Saved entries
——

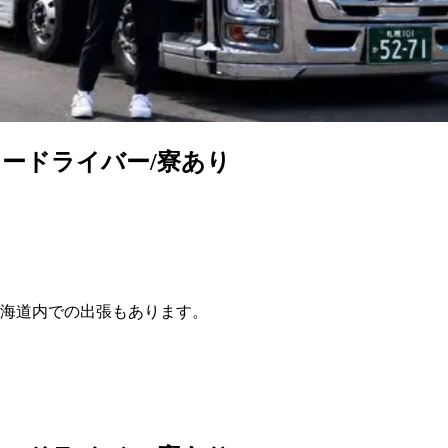
ードライバー/寮あり
海道内での出張もあります。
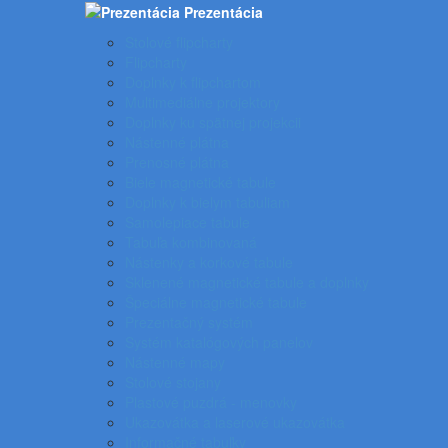
Prezentácia
Stolové flipcharty
Flipcharty
Doplnky k flipchartom
Multimediálne projektory
Doplnky ku spätnej projekcii
Nástenné plátna
Prenosné plátna
Biele magnetické tabule
Doplnky k bielym tabuliam
Samolepiace tabule
Tabuľa kombinovaná
Nástenky a korkové tabule
Sklenené magnetické tabule a doplnky
Špeciálne magnetické tabule
Prezentačný systém
Systém katalógových panelov
Nástenné mapy
Stolové stojany
Plastové puzdrá - menovky
Ukazovátka a laserové ukazovátka
Informačné tabuľky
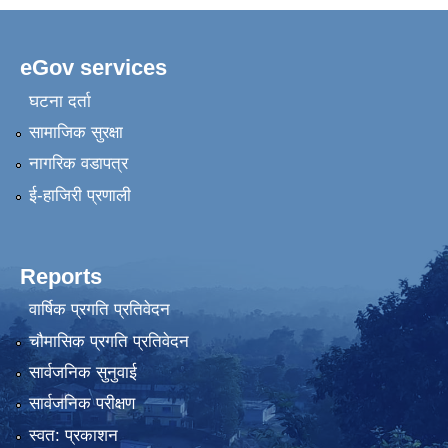
eGov services
घटना दर्ता
सामाजिक सुरक्षा
नागरिक वडापत्र
ई-हाजिरी प्रणाली
Reports
वार्षिक प्रगति प्रतिवेदन
चौमासिक प्रगति प्रतिवेदन
सार्वजनिक सुनुवाई
सार्वजनिक परीक्षण
स्वत: प्रकाशन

——

* **Your objective**
Copy each line from the data that features the string "tabule".

* **Response for this exercise**
Biele magnetické tabule
Samolepiace tabule
Nástenky a korkové tabule
Sklenené magnetické tabule a doplnky
Špeciálne magnetické tabule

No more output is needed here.